Artists Tenzin Phuntsog
Venue Microscope Gallery, New York
All images Courtesy of the artist and Microscope Gallery, New York
“Pure land,” for Phuntsog, is a land accessible solely through the realm of the imagination or art making, one that transcends the physical limitations and arises from “a cultivation of an inner landscape.” The artist also considers it as a longing for or a forced idealization of one’s homeland by a person who is refused entry into that land because of political boundaries and other restrictions.
The concept is most directly expressed in the title piece, a 15-minute single-channel video work shot on a 35mm film that builds a loose narrative around a long distance conversation between a young Tibetan-American man and his Tibetan- born mother. The character, played by a friend of the artist, wanders through a natural landscape resembling the exiled homeland of his mother, taking photographs in an attempt to “find a frame that evokes a sense of belonging.” The camera in these works is used as an instrument to reveal the impossibility for displaced Tibetan individuals to be seen in actual Tibetan landscapes. The sparse terrains in “Pure Land” were shot by the artist in Montana.

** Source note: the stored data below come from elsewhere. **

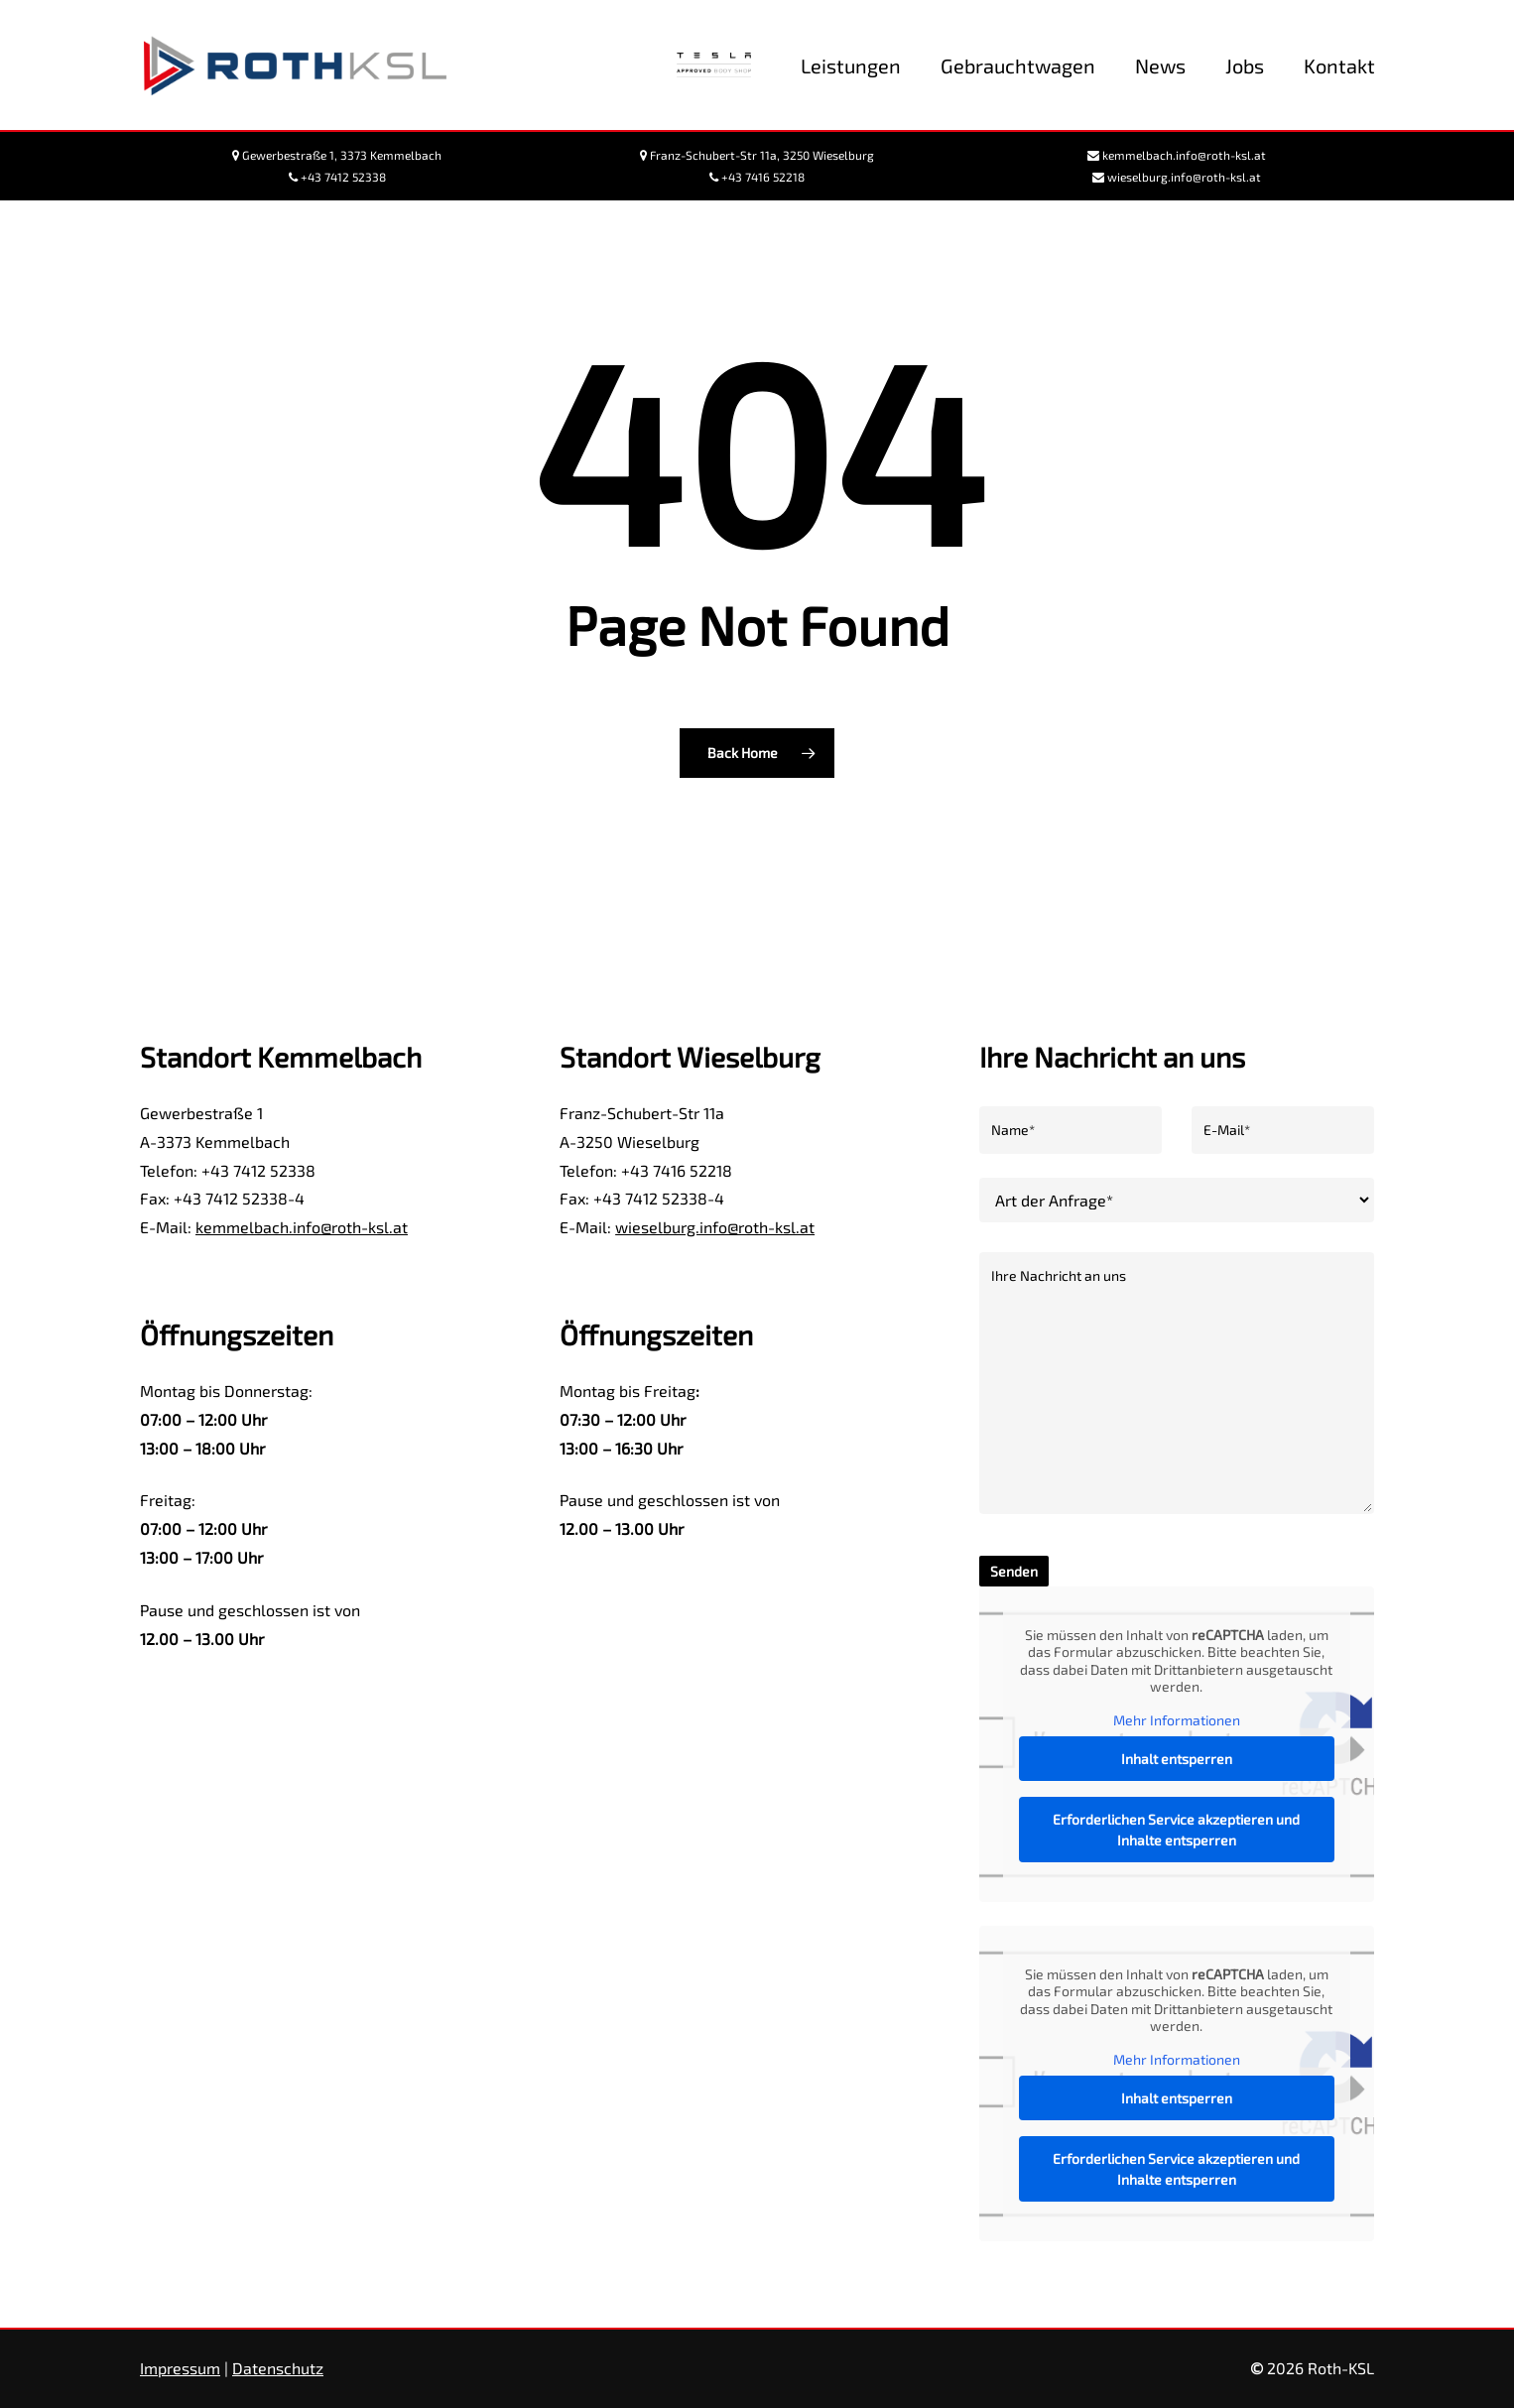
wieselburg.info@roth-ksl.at (715, 1226)
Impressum (180, 2367)
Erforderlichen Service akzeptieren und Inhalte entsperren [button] (1177, 1829)
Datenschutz (277, 2367)
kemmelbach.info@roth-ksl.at (301, 1226)
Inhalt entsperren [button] (1176, 1758)
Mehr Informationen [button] (1176, 1719)
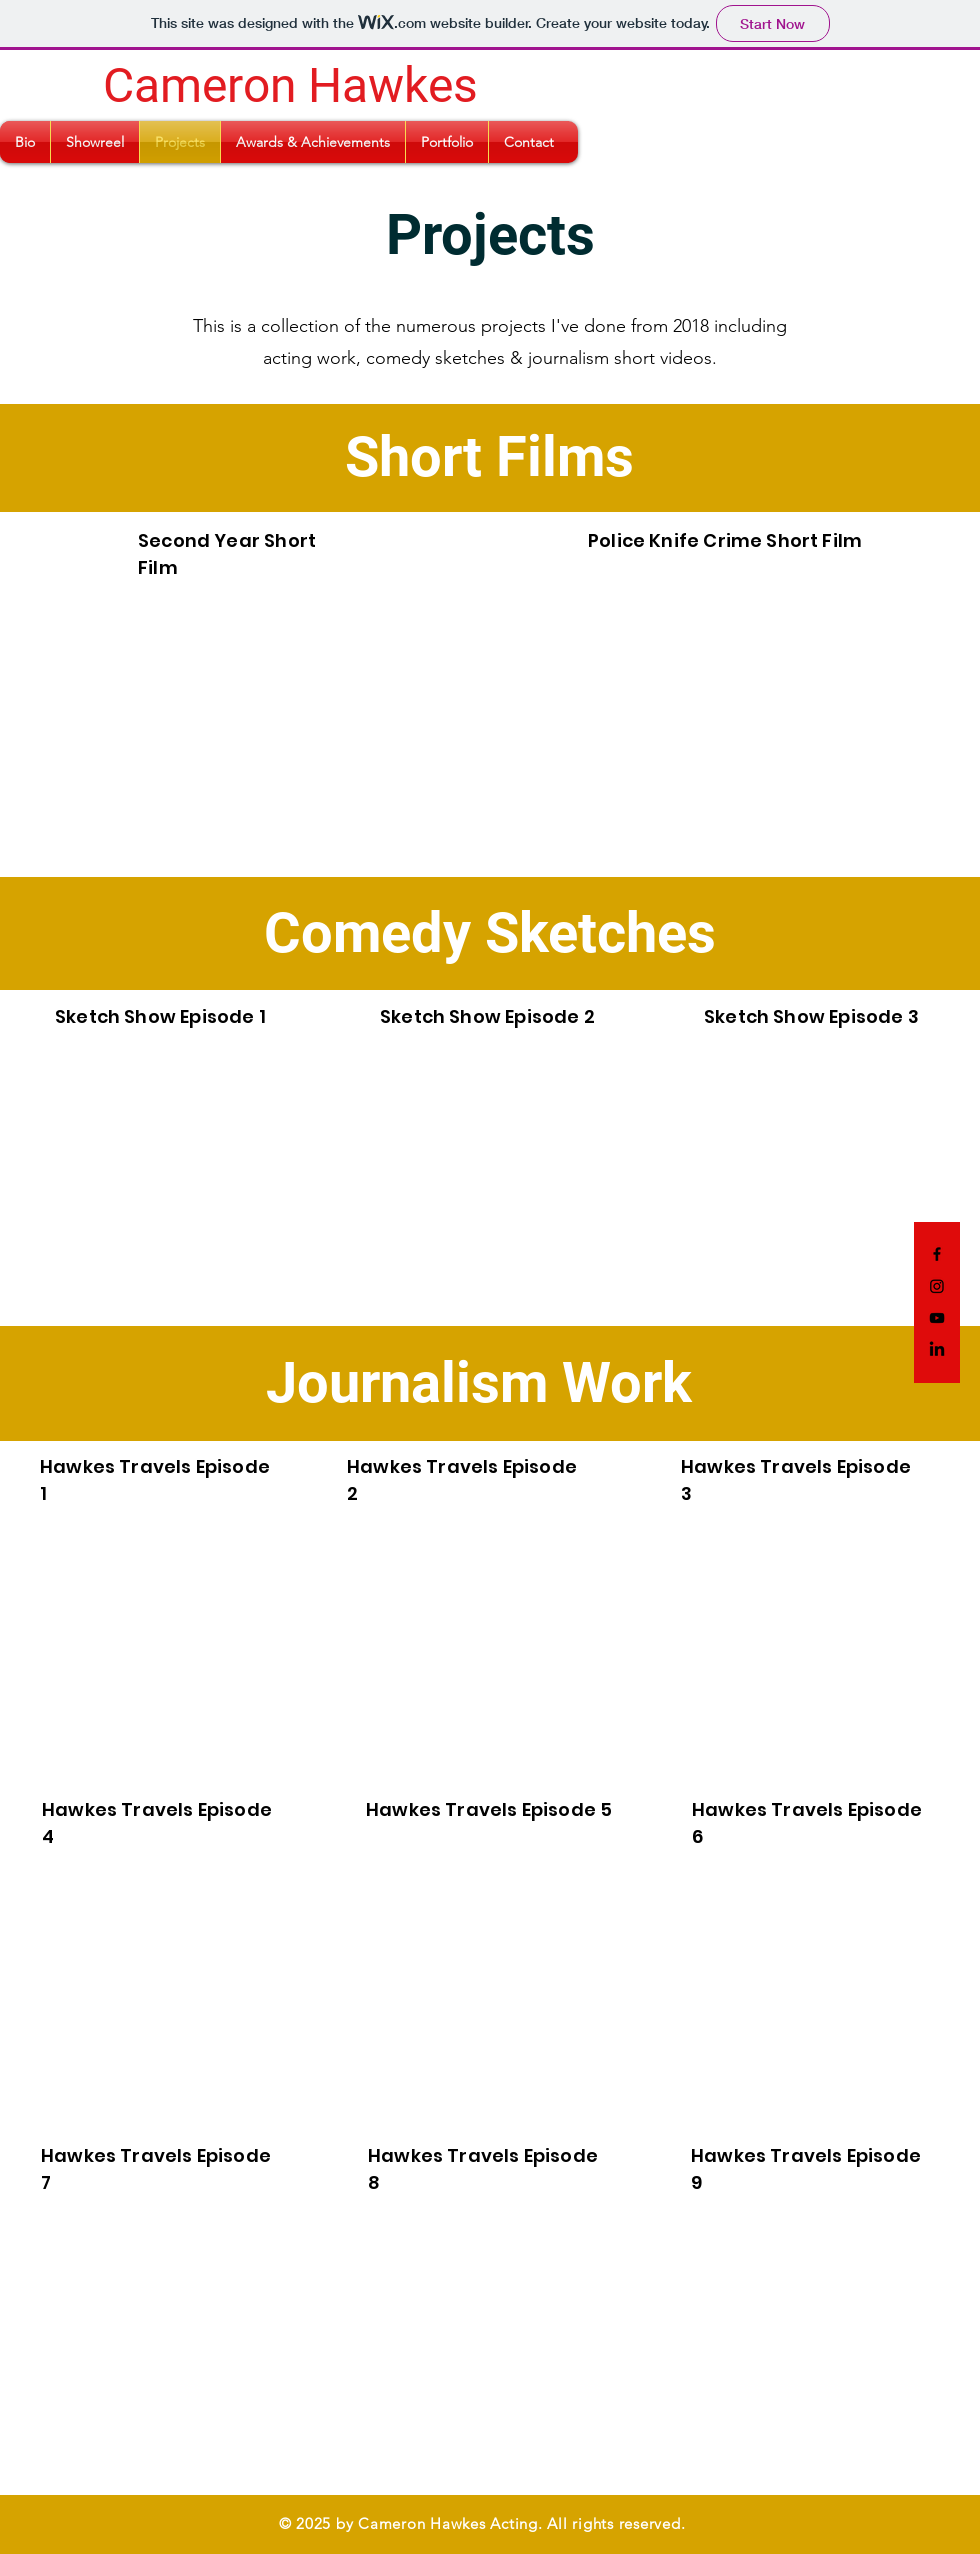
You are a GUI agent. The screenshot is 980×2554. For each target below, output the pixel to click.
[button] (25, 142)
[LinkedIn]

In several sculptural works, videos contained within small, brass and jade containers — inspired by Tibetan Gau prayer boxes — play scenes from everyday life as shared on the social media app WeChat among the artist’s relatives in Tibet and those in the US, allowing a mediated access to the autonomous region. Footage of grazing yaks, a lively indoor family celebration, and a heartfelt message sent to his mother by her sister play on loop within these “portable memory boxes.” The series was prompted by the 2020 US ban of WeChat, which effectively prevented the artist and his family from communicating with their relatives during that time and until the app’s reinstatement in August of last year.
Among other works on view, are two video works in which the artist’s parents perform roles, representing themselves as well as serving as vessels of a diaspora family. For the two-channel video “Pala Amala,” which translates as “Father Mother,” Phuntsog asked his parents to express “love” in the mays in which it is conveyed daily in their household. The work portrays Phuntsog’s parents engaged in acts of care, walks on the beach reminiscent of their strolls in the sparse landscape of their youths, and other tender moments.
In the single-channel video “Dreams,” we see the pair go to sleep on a single mattress on the floor — akin to the one the artist’s family used when they first arrived in the US — within an empty photo studio. The bed seems to be floating mid-air within an erased environment as if any place could be photoshopped around them, heightening the sense of uprooting.